The bill for an act to amend the University Teaching Hospitals in the House of Representatives has continued to pit stakeholders in Nigeria’s health sector against each other.
However, Its public hearing, which was delayed until July 27, is already rife with disagreements regarding administrative titles and competence.
The bill, sponsored by Hon. Bamidele Salam of the Ede North/Ede South/Egbedore/Ejigbo Federal Constituency of Osun State aims to rename the position of Chief Medical Director for the head of tertiary hospitals in Nigeria and redefine the requirements for that position.
It also seeks to provide a definite tenure of office for the heads of tertiary hospitals; including students of Health Sciences in the training programmes of tertiary hospitals; include hospitals established post-enactment of the extant legal framework in the schedule and for other related matters; restructure the composition of the governing boards of the federal government tertiary hospitals, among others.

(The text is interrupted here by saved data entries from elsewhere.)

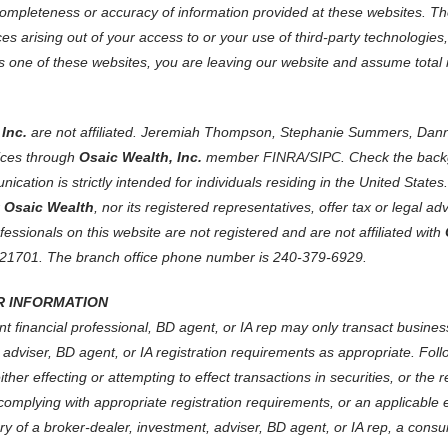
ompleteness or accuracy of information provided at these websites. The 
s arising out of your access to or your use of third-party technologies
one of these websites, you are leaving our website and assume total res
Inc.
are not affiliated. Jeremiah Thompson, Stephanie Summers, Dann
ices through
Osaic Wealth, Inc.
member
FINRA
/
SIPC
. Check the back
ication is strictly intended for individuals residing in the United Sta
r
Osaic Wealth
, nor its registered representatives, offer tax or legal a
ofessionals on this website are not registered and are not affiliated with
 21701. The branch office phone number is 240-379-6929.
 INFORMATION
t financial professional, BD agent, or IA rep may only transact business 
 adviser, BD agent, or IA registration requirements as appropriate. Foll
 either effecting or attempting to effect transactions in securities, or t
 complying with appropriate registration requirements, or an applicable 
tory of a broker-dealer, investment, adviser, BD agent, or IA rep, a consu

By implication, any health professional, including pharmacists, laboratory technicians, nurses, and others can now head teaching and tertiary hospitals—as opposed to the current hierarchy that medical doctors occupy.
“All well-meaning Nigerians who wish our health sector well should distance themselves from the proposed amendment, and the bill should be jettisoned in its entirety,” said the Secretary-General of the Association of Provosts of Colleges of Medicine, Prof Lawrence Omo-Agboja.
“Have you seen where nurses and pharmacists are consulting? Let’s even see if pharmacists will enter where another pharmacist is consulting. Will you go to a hospital where a pharmacist or a laboratory scientist is consulting? Omo-Agboja said.
According to him, such an arrangement is like people walking on their heads, and the proposed amendment is founded on the wrong premise and context.
“Pharmacists are also made to develop vaccines, why can’t they develop vaccines?
“Rather than develop the pharmaceutical industry, they want to be doctors by default,” he added.
However, he warned that if Nigeria continues to do what they like, it can destroy the health sector.
Similarly, the president of the Nigerian Medical Association, Uche Ojinmah said the association rejects the bill in its entirety.
“But we may not also go into the elaborate discussion until we finish presenting our position at the public hearing. It was meant to be July 6 but we postponed it to July 27,” he said.
However, On the other side are the pharmaceutical professionals and others rooting for the bill, and pushing their agenda, too.